Earle, who has spent “thousands of hours” over five decades of his career in underwater labs and deep-diving submarines, said he’s witnessed first-hand the human toll on the oceans.

“I was shocked and saddened by the collapse of once healthy and vibrant systems.”

Earle said protecting the oceans was key to tackling climate change.

Safeguarding and restoring forests at sea – mangroves, marshes, seagrass beds, grasslands – contributes to stabilizing the climate.

“Phytoplankton microforests sequester carbon, generate food and release oxygen to the atmosphere and ocean,” she said.

“The most abundant and diverse life forms on earth are found in zooplankton which feed on the tiny photosynthesizers and in turn become food for smaller fish, which are then eaten by larger fish.”

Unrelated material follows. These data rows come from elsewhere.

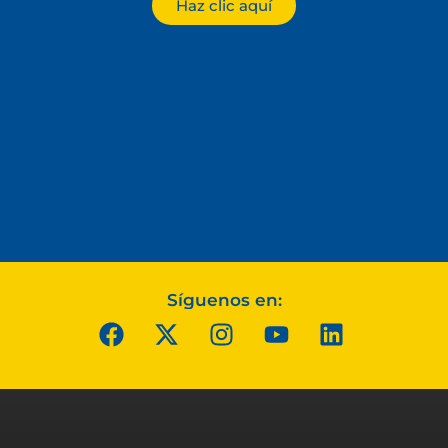
Haz clic aquí
Síguenos en: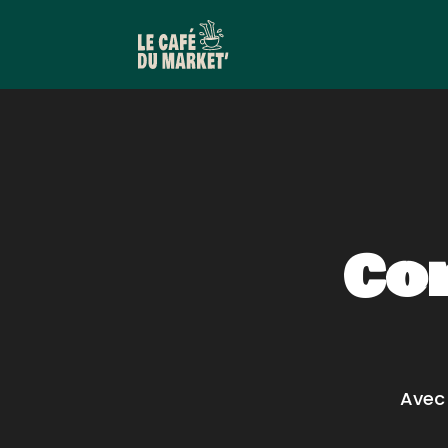
Co
Avec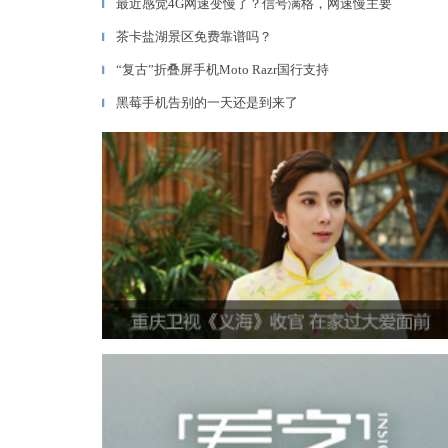
最近感觉4G网速变慢了？信号满格，网速慢主要
▎
茶卡盐湖景区免费靠谱吗？
▎
“复古”折叠屏手机Moto Razr国行支持
▎
黑莓手机告别的一天还是到来了
▎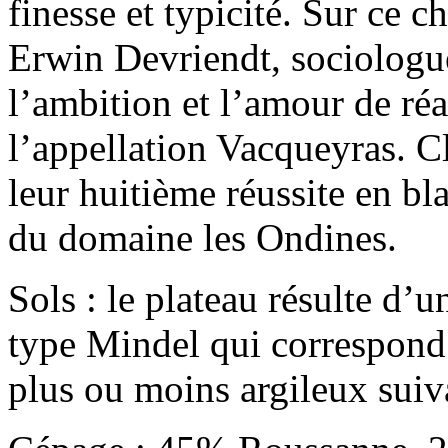
finesse et typicité. Sur ce 
Erwin Devriendt, sociologue
l’ambition et l’amour de ré
l’appellation Vacqueyras. C
leur huitième réussite en bl
du domaine les Ondines.
Sols : le plateau résulte d’
type Mindel qui correspond à
plus ou moins argileux suiva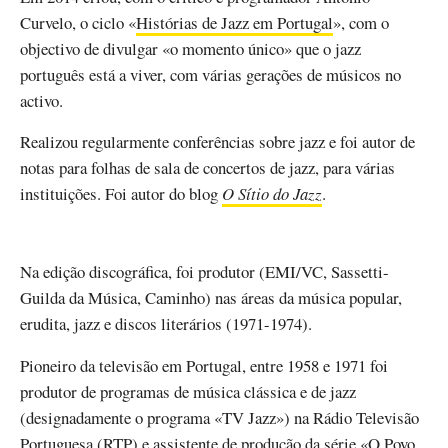
Curvelo, o ciclo «
Histórias de Jazz em Portugal
», com o
objectivo de divulgar «o momento único» que o jazz
português está a viver, com várias gerações de músicos no
activo.
Realizou regularmente conferências sobre jazz e foi autor de
notas para folhas de sala de concertos de jazz, para várias
instituições. Foi autor do blog
O Sítio do Jazz
.
Na edição discográfica, foi produtor (EMI/VC, Sassetti-
Guilda da Música, Caminho) nas áreas da música popular,
erudita, jazz e discos literários (1971-1974).
Pioneiro da televisão em Portugal, entre 1958 e 1971 foi
produtor de programas de música clássica e de jazz
(designadamente o programa «TV Jazz») na Rádio Televisão
Portuguesa (RTP) e assistente de produção da série
«O Povo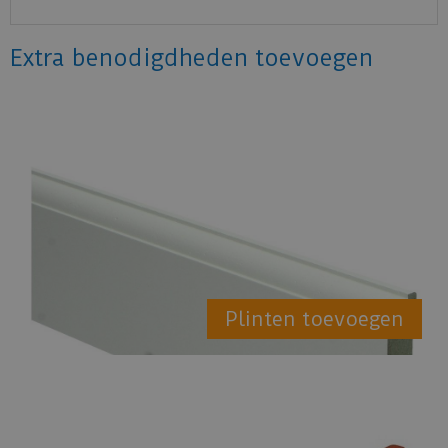
Extra benodigdheden toevoegen
Plinten toevoegen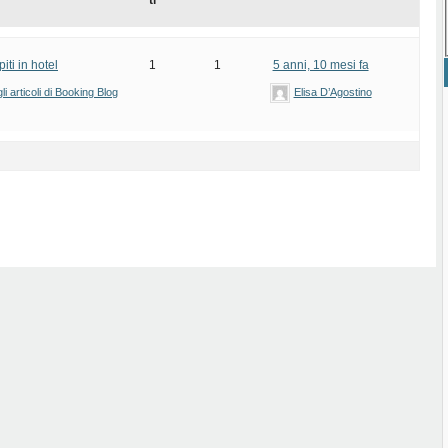
ti
iti in hotel
1
1
5 anni, 10 mesi fa
i articoli di Booking Blog
Elisa D’Agostino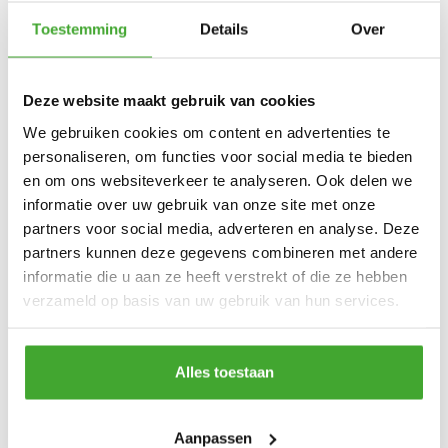
keramische korrel behaal je zeeel hoog resultaat over het
Toestemming
Details
Over
volledige oppervlakte.
Deze website maakt gebruik van cookies
Belangrijke eigenschappen
We gebruiken cookies om content en advertenties te
Efficiënte stofafzuiging
personaliseren, om functies voor social media te bieden
Langere levensduur
en om ons websiteverkeer te analyseren. Ook delen we
Uniform schuurbeeld
informatie over uw gebruik van onze site met onze
veelzijdigheid
partners voor social media, adverteren en analyse. Deze
gebruiksgemak
partners kunnen deze gegevens combineren met andere
informatie die u aan ze heeft verstrekt of die ze hebben
Product informatie
verzameld op basis van uw gebruik van hun services.
Gerelateerde producten
Alles toestaan
Aanpassen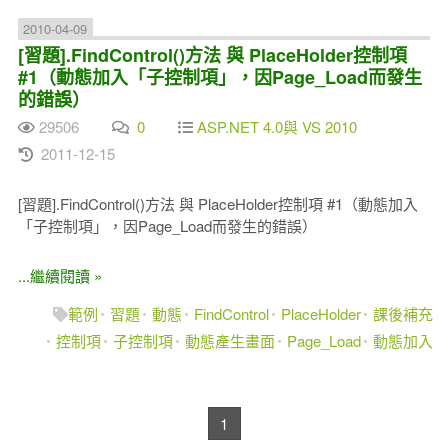
2010-04-09
[習題].FindControl()方法 與 PlaceHolder控制項
#1（動態加入「子控制項」，因Page_Load而發生
的錯誤）
29506
0
ASP.NET 4.0與 VS 2010
2011-12-15
[習題].FindControl()方法 與 PlaceHolder控制項 #1（動態加入
「子控制項」，因Page_Load而發生的錯誤）
...繼續閱讀 »
範例
習題
動態
FindControl
PlaceHolder
課後補充
控制項
子控制項
動態產生畫面
Page_Load
動態加入
1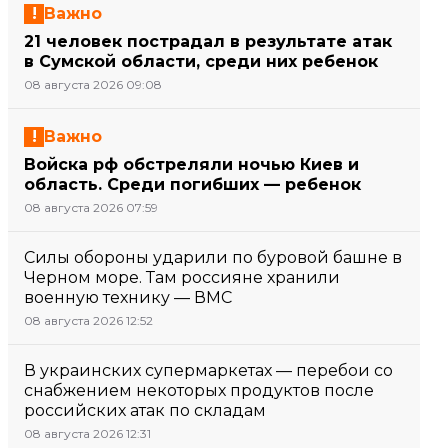
Важно
21 человек пострадал в результате атак
в Сумской области, среди них ребенок
08 августа 2026 09:08
Важно
Войска рф обстреляли ночью Киев и
область. Среди погибших — ребенок
08 августа 2026 07:59
Силы обороны ударили по буровой башне в
Черном море. Там россияне хранили
военную технику — ВМС
08 августа 2026 12:52
В украинских супермаркетах — перебои со
снабжением некоторых продуктов после
российских атак по складам
08 августа 2026 12:31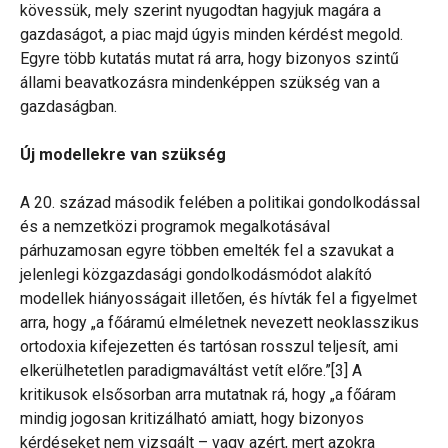
kövessük, mely szerint nyugodtan hagyjuk magára a
gazdaságot, a piac majd úgyis minden kérdést megold.
Egyre több kutatás mutat rá arra, hogy bizonyos szintű
állami beavatkozásra mindenképpen szükség van a
gazdaságban.
Új modellekre van szükség
A 20. század második felében a politikai gondolkodással
és a nemzetközi programok megalkotásával
párhuzamosan egyre többen emelték fel a szavukat a
jelenlegi közgazdasági gondolkodásmódot alakító
modellek hiányosságait illetően, és hívták fel a figyelmet
arra, hogy „a főáramú elméletnek nevezett neoklasszikus
ortodoxia kifejezetten és tartósan rosszul teljesít, ami
elkerülhetetlen paradigmaváltást vetít előre.”[3] A
kritikusok elsősorban arra mutatnak rá, hogy „a főáram
mindig jogosan kritizálható amiatt, hogy bizonyos
kérdéseket nem vizsgált – vagy azért, mert azokra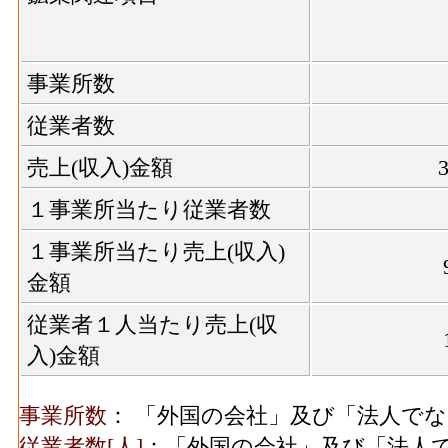
ばこ・飼料製造業総合 の燃料費と電力も
家具装備品･従業者数
飲料煙草飼料･製造品出荷額等[百万円](2016
(2016)
造業総合 の製造工程から生じた年間製造
事業所数
パルプ紙･事業所数
飲料煙草飼料･粗付加価値額[百万円](2016)
(2016)
従業者数
業総合 の年間の製造品生産活動によって
パルプ紙･従業者数
飲料煙草飼料･有形固定資産年末現在高[百万円]
売上(収入)金額
(2016)
こ・飼料製造業総合 の従業者10人以上事
１事業所当たり従業者数
年末現在高
印刷･事業所数(2016)
１事業所当たり売上(収入)
繊維･事業所数(2016)
：繊維工業総合 の一
金額
造所あるいは加工所の数
印刷･従業者数(2016)
繊維･従業者数[人](2016)
：繊維工業総合 の
従業者１人当たり売上(収
業者、常用労働者の数
入)金額
印刷･現金給与総額(2016)
156[
繊維･現金給与総額[百万円](2016)
：繊維工業
者の人件費及び派遣受入者に係る人材派遣
事業所数
： 「外国の会社」及び「法人で
印刷･原材料、燃料、電
209[
繊維･原材料、燃料、電力使用等額[百万円](20
従業者数[人]
：「外国の会社」及び「法人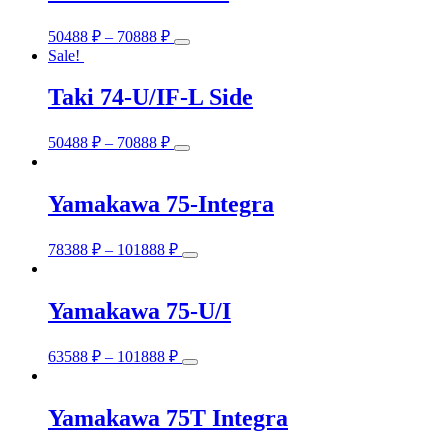
This
50488
₽
–
70888
₽
product
Sale!
has
multiple
Taki 74-U/IF-L Side
variants.
The
This
options
50488
₽
–
70888
₽
product
may
has
be
multiple
chosen
Yamakawa 75-Integra
variants.
on
The
the
This
options
product
78388
₽
–
101888
₽
product
may
page
has
be
multiple
chosen
Yamakawa 75-U/I
variants.
on
The
the
This
options
product
63588
₽
–
101888
₽
product
may
page
has
be
multiple
chosen
Yamakawa 75T Integra
variants.
on
The
the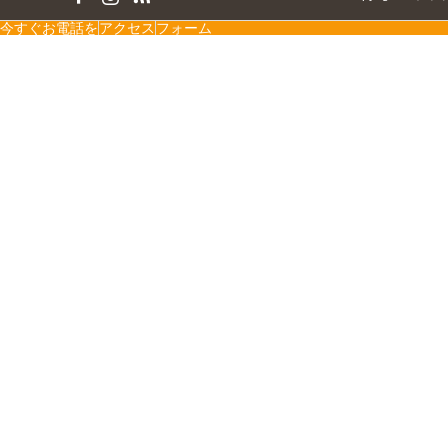
今すぐお電話を
アクセス
フォーム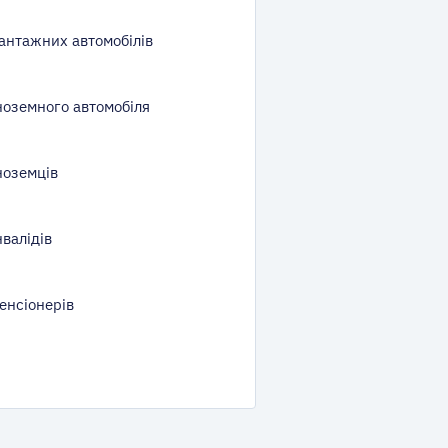
антажних автомобілів
ноземного автомобіля
ноземців
валідів
енсіонерів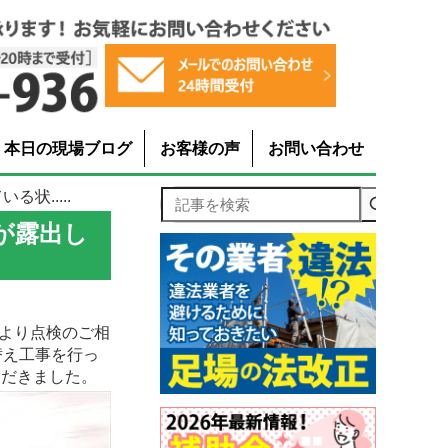
本日の現場ブログ
お客様の声
お問い合わせ
状.....
記事を検索
が露出し
より点検のご相
替え工事を行っ
ただきました。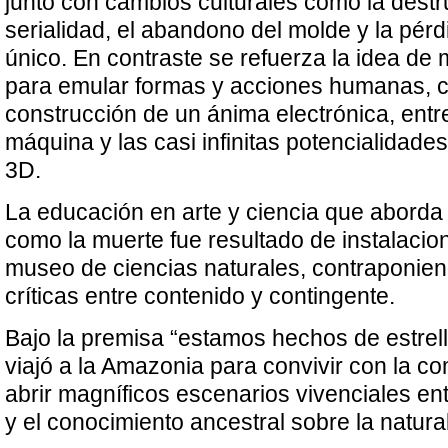
junto con cambios culturales como la destr
serialidad, el abandono del molde y la pérd
único. En contraste se refuerza la idea d
para emular formas y acciones humanas, c
construcción de un ánima electrónica, entr
máquina y las casi infinitas potencialidade
3D.
La educación en arte y ciencia que abord
como la muerte fue resultado de instalacion
museo de ciencias naturales, contraponien
críticas entre contenido y contingente.
Bajo la premisa “estamos hechos de estrell
viajó a la Amazonia para convivir con la c
abrir magníficos escenarios vivenciales entre
y el conocimiento ancestral sobre la natura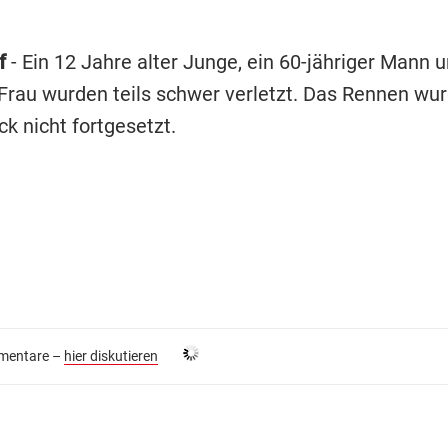
f
- Ein 12 Jahre alter Junge, ein 60-jähriger Mann 
 Frau wurden teils schwer verletzt. Das Rennen wu
k nicht fortgesetzt.
entare –
hier diskutieren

Maintaining the safety of the food chain is essential to the continuation of the carbon cycle.

“Taking fish and other marine animals out of the ocean breaks bonds and releases carbon dioxide and methane into the atmosphere, like clear-cutting forests or burning trees,” he said. she declared.

The fishing industry has disrupted the natural flow of ocean wildlife globally.

“It’s not about fishermen catching a few fish for their families and communities. This is industrial culling of wild animals on a scale and at a speed since the 1970s that far exceeds the salvage capacity of the animals,” she said.

“The International Monetary Fund commissioned a study in 2020 and found that the carbon value of whales was worth a trillion dollars when it comes to climate stability.”

The good news is that the protection worked.

“Today there are more whales and sea turtles than when I was a kid because nations agreed to stop commercially killing them in 1986,” she said. “If more fish and other ocean wildlife stayed in the sea, more carbon would be held in the ocean, leaving less of a contribution to the atmosphere.”

Around 15% of the world’s land and 3% of the oceans are currently protected, and some 70 countries have pledged to protect at least 30% of their land and 30% of the oceans by 2030.

“If the ocean is in trouble, so are we. It is and we are. Taking care of the ocean is taking care of the future of all of us,” she said.